▶ [Dataset entries]:
------------------------------------

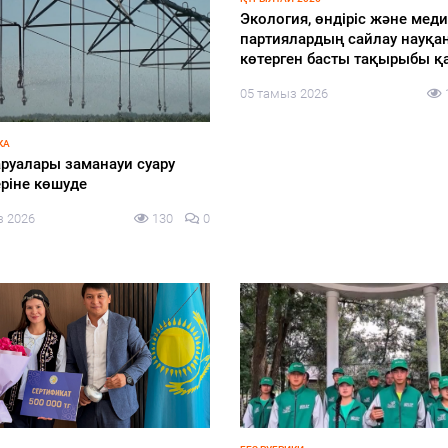
Экология, өндіріс және мед
партиялардың сайлау науқа
көтерген басты тақырыбы қ
05 тамыз 2026
КА
руалары заманауи суару
ріне көшуде
з 2026
130
0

------------------------------------

▶ [Exercise aim]: Only the records are wanted, copied exactly, with the pictures dropped.

▶ [Exercise answer]:
Экология, өндіріс және мед
партиялардың сайлау науқа
көтерген басты тақырыбы қ
05 тамыз 2026
КА
руалары заманауи суару
ріне көшуде
з 2026
130
0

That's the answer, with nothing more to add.